In other words: MVP isn't a catch-all for everything you could do to interact with your customers before you validated your vision. MVP means the "minimum" (stripped down, only the core features) "viable" (you must believe someone will buy it as-is) "product" (it must actually do something and provide value).

1 comments

So then what was the Dropbox video MVP?
I'm not sure I understand you. If you're talking about the creative craft "What is Dropbox?" video, that was definitely post-MVP. Dropbox launched publicly with the ability to pay for it in Sept 2008. The video that made them take off like a rocket was in Sept 2009.

You could argue that sept 2008 was already post-MVP and they had what they considered a tentative MVP in March 2008 when they launched the private beta.

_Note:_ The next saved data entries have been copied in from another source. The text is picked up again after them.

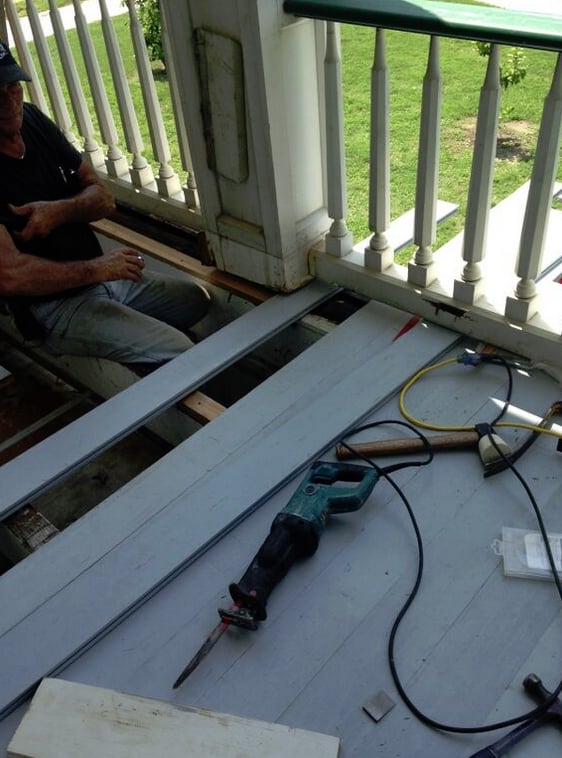 The image size is (562, 758). Find the location of `cord`. cord is located at coordinates (398, 399), (528, 490), (414, 590). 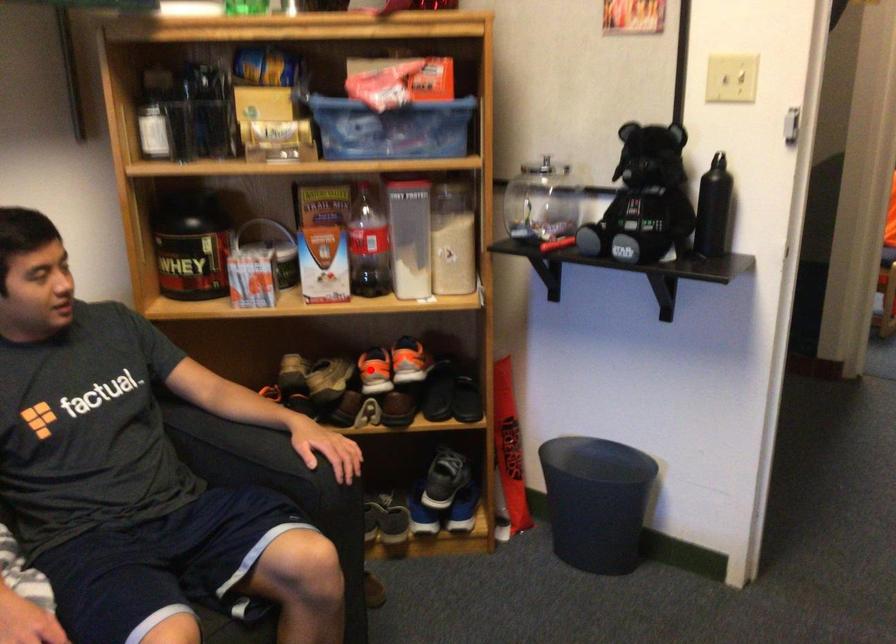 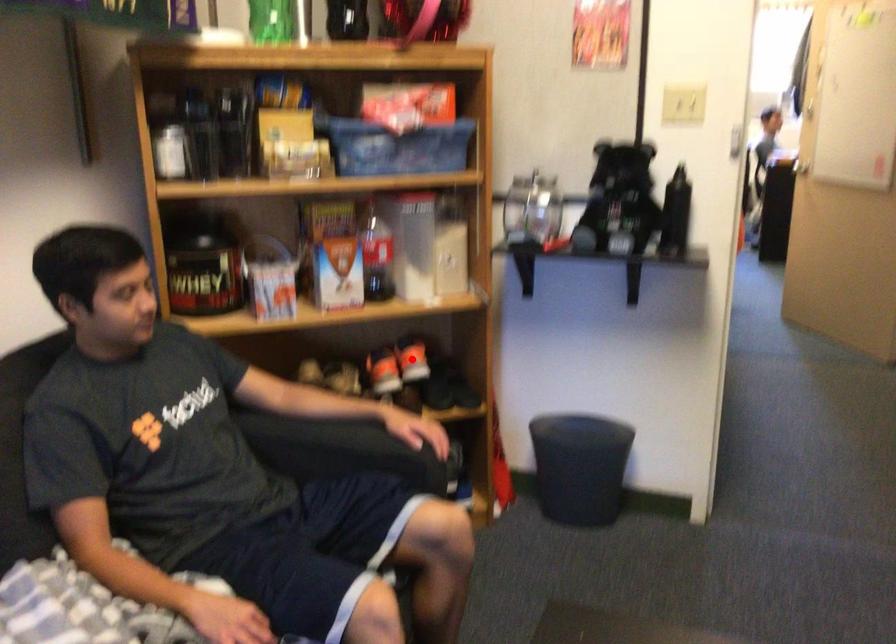 I am providing you with two images of the same scene from different viewpoints. A red point is marked on the first image and another point is marked on the second image. Is the marked point in image1 the same physical position as the marked point in image2?

No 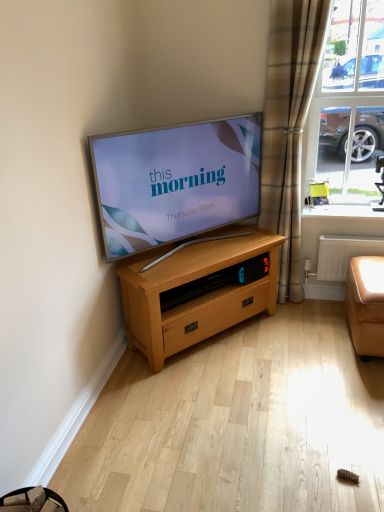 The image size is (384, 512). What are the coordinates of `free space in front of tan leather armchair at right` in the screenshot? It's located at (335, 209). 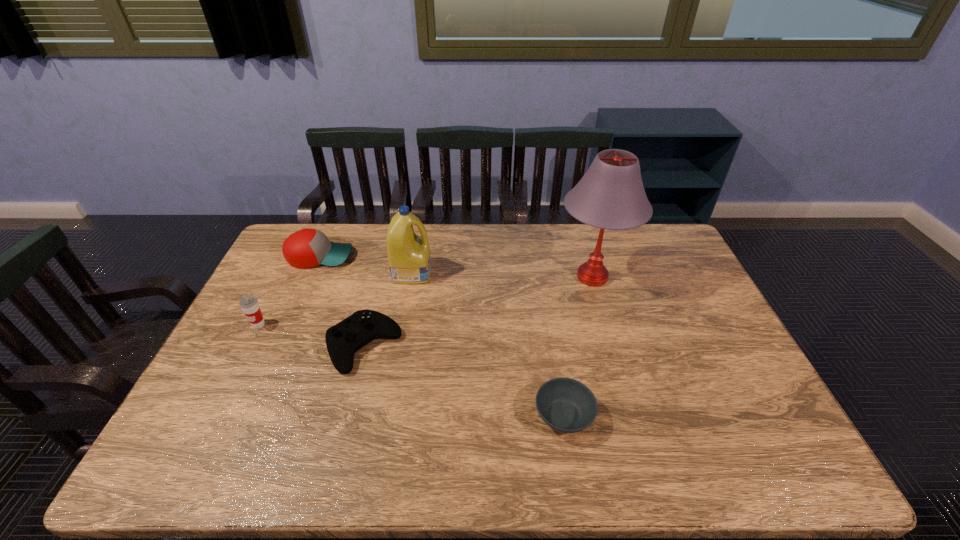 Locate an element on the screen. table lamp is located at coordinates pos(610,195).

What are the coordinates of `the second tallest object` in the screenshot? It's located at pos(409,259).

Identify the location of cup. (249, 304).

You are a GUI agent. You are given a task and a screenshot of the screen. Output one action in this format:
    pyautogui.click(x=<x>, y=<y>)
    Task: Click on the fourth tallest object
    This screenshot has width=960, height=540.
    Given the screenshot: What is the action you would take?
    pyautogui.click(x=308, y=247)

At what (x,y) coordinates should I click in order to perform the action: click on the fifth tallest object. Please return your answer as a coordinate pair (x, y). This screenshot has width=960, height=540. Looking at the image, I should click on (343, 340).

Where is `the nearest object`? Image resolution: width=960 pixels, height=540 pixels. the nearest object is located at coordinates (566, 405).

The width and height of the screenshot is (960, 540). In order to click on soup bowl in this screenshot , I will do `click(566, 405)`.

Where is `vacant region located on the front-facing side of the table lamp`? This screenshot has height=540, width=960. vacant region located on the front-facing side of the table lamp is located at coordinates (466, 276).

Image resolution: width=960 pixels, height=540 pixels. Identify the location of vacant region located on the front-facing side of the table lamp. (521, 276).

Find the location of a particular element. This screenshot has width=960, height=540. free space located 0.390m on the front-facing side of the table lamp is located at coordinates (439, 276). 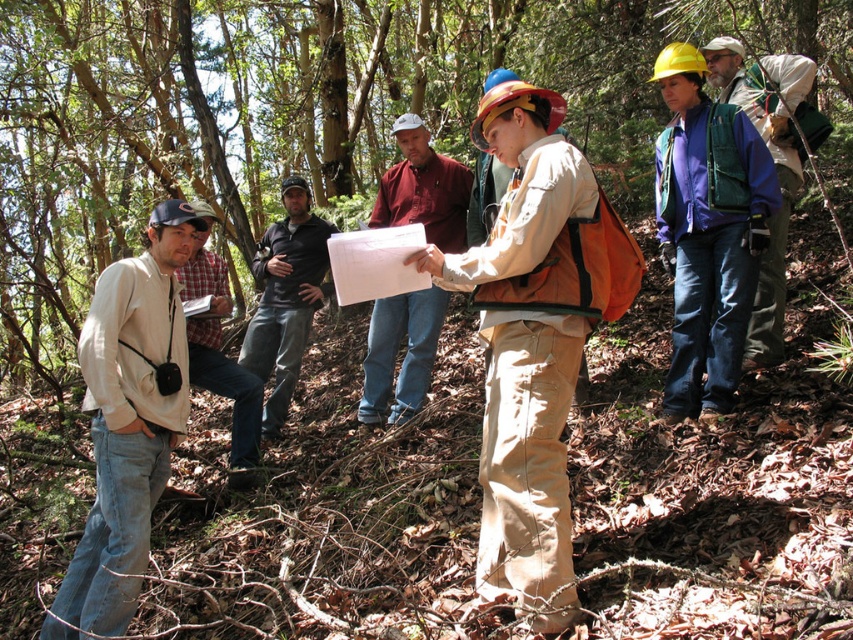 Is khaki cotton pants at center bigger than black cotton shirt at center?

Actually, khaki cotton pants at center might be smaller than black cotton shirt at center.

Between point (561, 362) and point (316, 257), which one is positioned in front?

Point (561, 362)

Where is `khaki cotton pants at center`? khaki cotton pants at center is located at coordinates (527, 461).

Who is lower down, light beige cotton shirt at left or black cotton shirt at center?

light beige cotton shirt at left

Describe the element at coordinates (128, 422) in the screenshot. I see `light beige cotton shirt at left` at that location.

Between point (141, 266) and point (287, 234), which one is positioned in front?

Point (141, 266) is in front.

Find the location of a particular element. light beige cotton shirt at left is located at coordinates (128, 422).

Does point (467, 168) come closer to viewer compared to point (285, 280)?

No, it is behind (285, 280).

Between point (415, 392) and point (276, 280), which one is positioned behind?

The point (276, 280) is behind.

Is point (434, 180) positioned behind point (274, 422)?

No, it is not.

I want to click on maroon cotton shirt at center, so click(x=404, y=355). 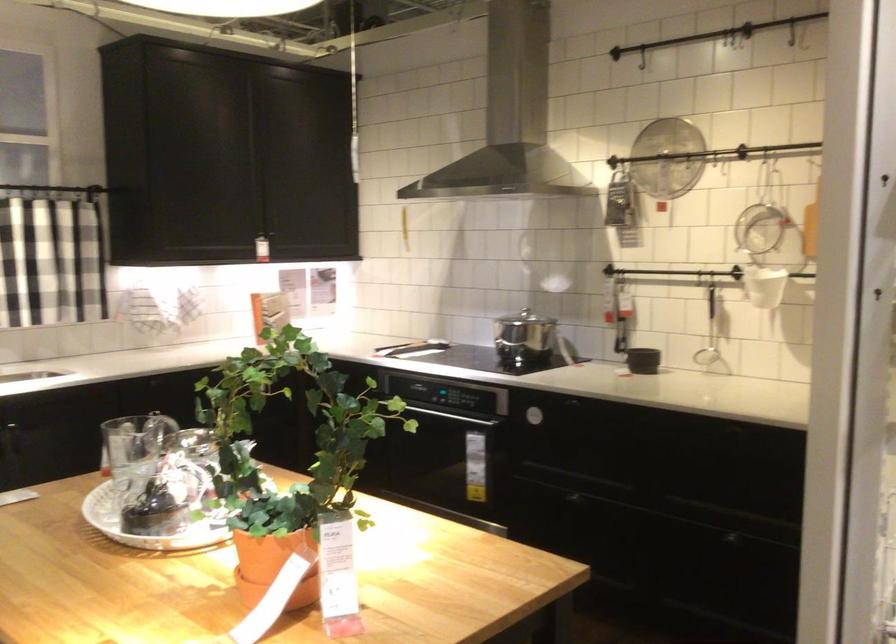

Remember, the whole lean startup philosophy is about testing and learning. If they knew in March 2008 that their product was actually good enough to sell, then they should have let it out earlier.

I don't actually know anyone at Dropbox and I don't know if they are lean startup fans or if they would characterize anything this way, but I think it's a good example of the best case scenario for how you can build a great product: initial beta followed closely by minimal MVP with real paying customers, then some tweaking to get all the kinks worked out (technical and marketing), then one of your marketing pushes finds the market and you take off like mad.

I'm talking about this http://techcrunch.com/2011/10/19/dropbox-minimal-viable-prod...

Also that Eric specifically mentioned this in the book. I'm confused that this is surprising to you. I'm assuming you've read the Lean Startup?